Surely People Have Better Things to Do

Or maybe they don’t.

People love their emojis.  As silly as The Curmudgeon finds them – surely you didn’t need him to tell you that – he must admit that he uses them occasionally, mostly for mid-day “thinking of you” text messages to Mrs. Curmudgeon.  (Who, it should be noted, created her own absolutely adorable bitmoji and uses it to excellent effect.  The Curmudgeon thinks his wife has much too much time on her hands.)

The creators of emojis seem to be running out of ideas for things to turn into emojis, so recently, Apple released… a new bagel emoji.

Because surely we need to be able to send wordless depictions of bread products to our friends.

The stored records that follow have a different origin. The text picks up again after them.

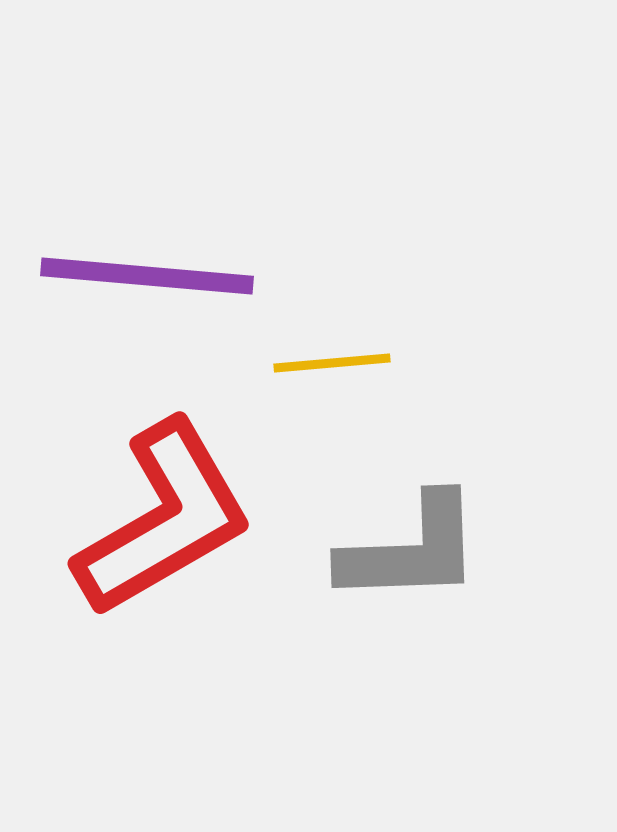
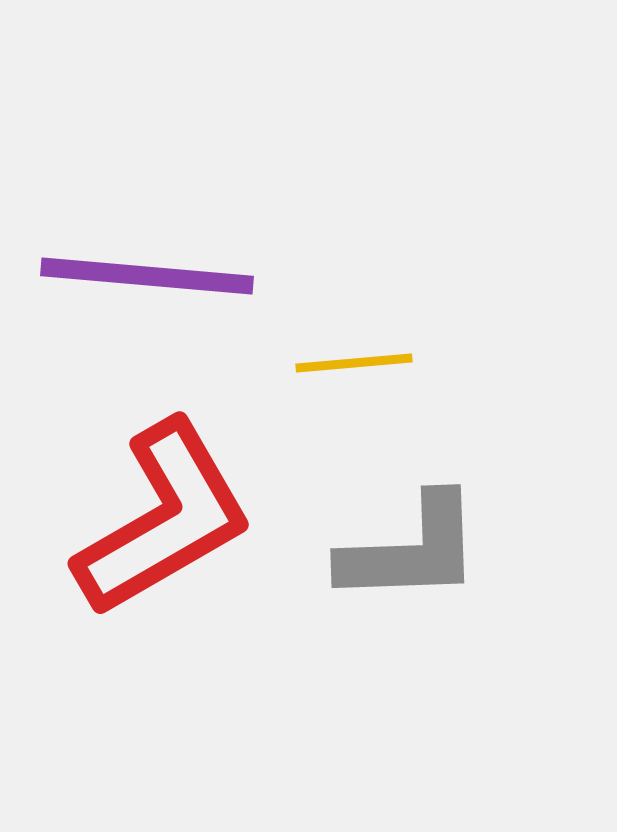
yellow line: moved 22 px right
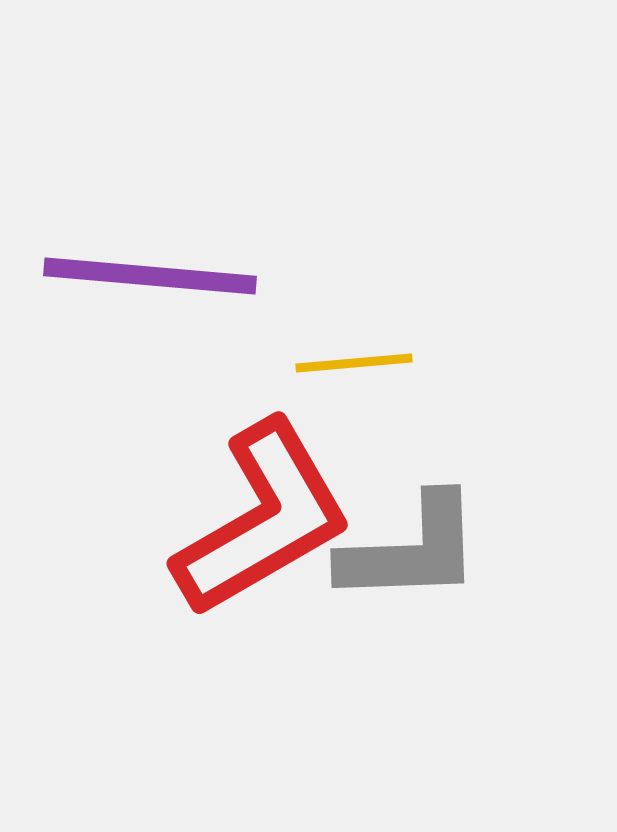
purple line: moved 3 px right
red L-shape: moved 99 px right
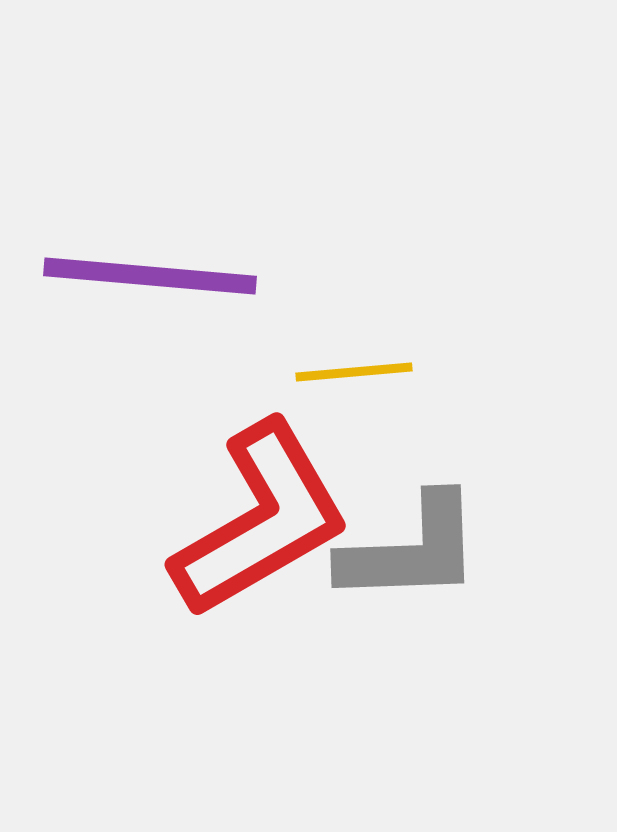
yellow line: moved 9 px down
red L-shape: moved 2 px left, 1 px down
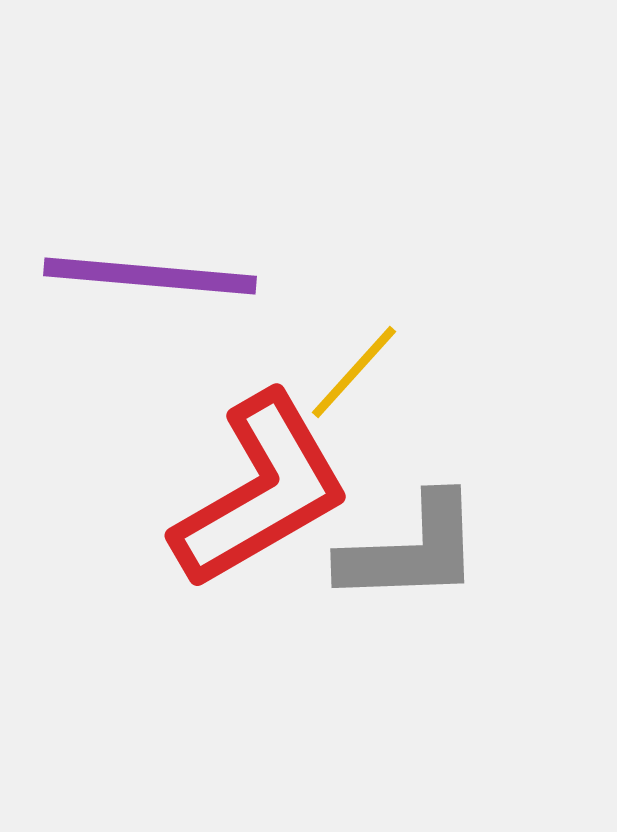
yellow line: rotated 43 degrees counterclockwise
red L-shape: moved 29 px up
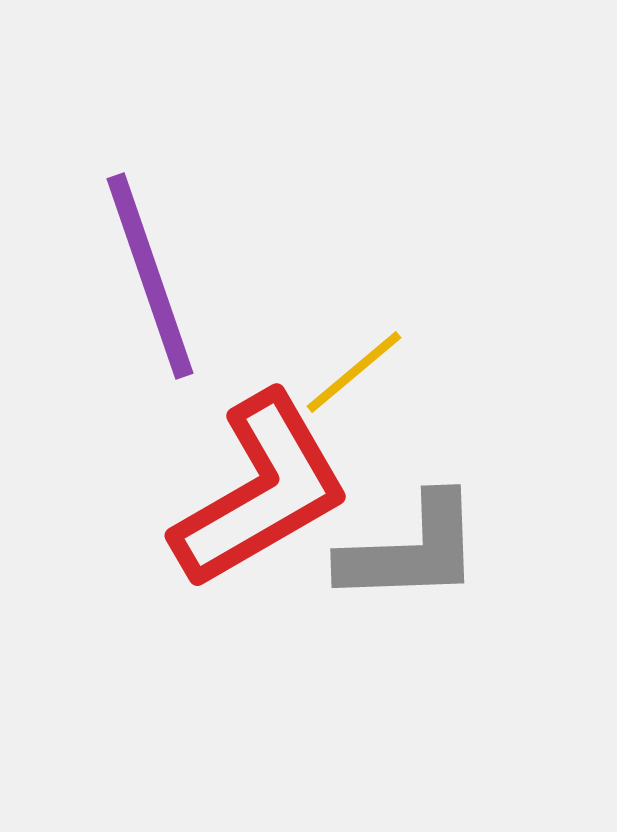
purple line: rotated 66 degrees clockwise
yellow line: rotated 8 degrees clockwise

But to damn near everyone’s surprise, people were not pleased about this bagel emoji.

Not pleased at all.

And since a lot of those displeased people were apparently New Yorkers, they were not at all shy about expressing their displeasure.

So, what was their beef?

The bagel had nothing on it.

Their tweets on the subject included:

You call this factory-produced bagel an emoji that stands for all bagels??? New Yorkers demand more.

 Apple’s new bagel emoji is a monstrosity

 I’m organizing a march in New York City against Apple’s just-revealed bagel emoji, which comes out with the next iOS update. It looks like something you get from a cardboard box in the freezer section at Walmart. This insult will not stand.

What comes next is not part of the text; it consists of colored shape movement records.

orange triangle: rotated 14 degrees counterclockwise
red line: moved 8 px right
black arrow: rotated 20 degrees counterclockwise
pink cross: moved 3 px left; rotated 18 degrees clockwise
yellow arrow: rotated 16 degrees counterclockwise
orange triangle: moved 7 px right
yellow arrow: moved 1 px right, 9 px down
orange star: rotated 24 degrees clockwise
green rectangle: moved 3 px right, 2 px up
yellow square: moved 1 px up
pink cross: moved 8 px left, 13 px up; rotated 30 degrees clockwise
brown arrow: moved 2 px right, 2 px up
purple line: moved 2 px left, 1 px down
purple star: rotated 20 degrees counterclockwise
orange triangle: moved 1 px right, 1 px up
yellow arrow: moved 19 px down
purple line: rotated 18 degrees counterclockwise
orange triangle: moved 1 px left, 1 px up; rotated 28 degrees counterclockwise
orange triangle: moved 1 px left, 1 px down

 This bagel emoji should only be used to illustrate what kind of bagel you don’t want your friend to pick up on the way over.

Seriously, people?  There are people starving all over the world, kids who can’t read, and the country is being run by a guy who clearly wants to be dictator, not president, but all we’re concerned about is a bagel emoji?

Apple, alas, is not at all interested in alienating its customers, so it changed the bagel:  it put a streak of cream cheese on it.

Or what some of us would call a schmear.

Personally, The Curmudgeon would have preferred some lox.